How would you solve these doubts? I think I don't get completely the meaning of derivative ..
 A: Premise. As already pointed out in the comments, I believe your confusion stems from a somewhat excessive use of the Leibniz notation for the derivative, rather than a poor understanding of the derivative itself. While the notation $\rm{d}y/\rm{d}t$ is undeniably intuitive and `agile' for some things it is not the most precise notation possible. In particular, it makes a complete mess of the point at which the derivative is being evaluated, making it impossible to distinguish between the independent variable and some fixed point. I suggest we ditch it completely, and instead write $y'(t)$ for the derivative of $y$ at the point $t$. With this in mind, let me address your points one by one
1) If $u,t\in[t_0,T]$ and $u<t$, it's certainly true that
$$y(t)=y(u)+\int_u^tf(\tau,y(\tau))\,\rm{d}\tau,$$
but it's not at all clear what $\rm{d}y(t)/\rm{d}u$ even means.

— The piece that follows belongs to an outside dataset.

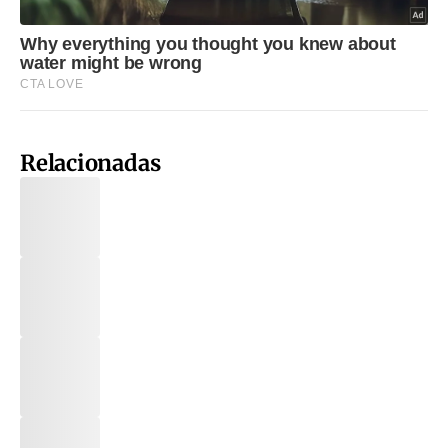
Relacionadas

If you mean the derivative of $y$ evaluated at the point $u$, i.e. $y'(u)$, then this is just $f(u,y(u))$. Otherwise, you could say $t$ is now fixed and $u$ is your independent variable (this effectively reduces your interval to $[t_0,t]$). Now that the meaning of all symbols has been clarified, you can take a derivative of both sides of your equation: the LHS vanishes because $y(t)$ is now a constant, whereas the RHS reads
$$y'(u) - f(u,y(u)) = y'(u) - y'(u) = 0,$$
i.e. you get the trivial identity $0=0$, as you should.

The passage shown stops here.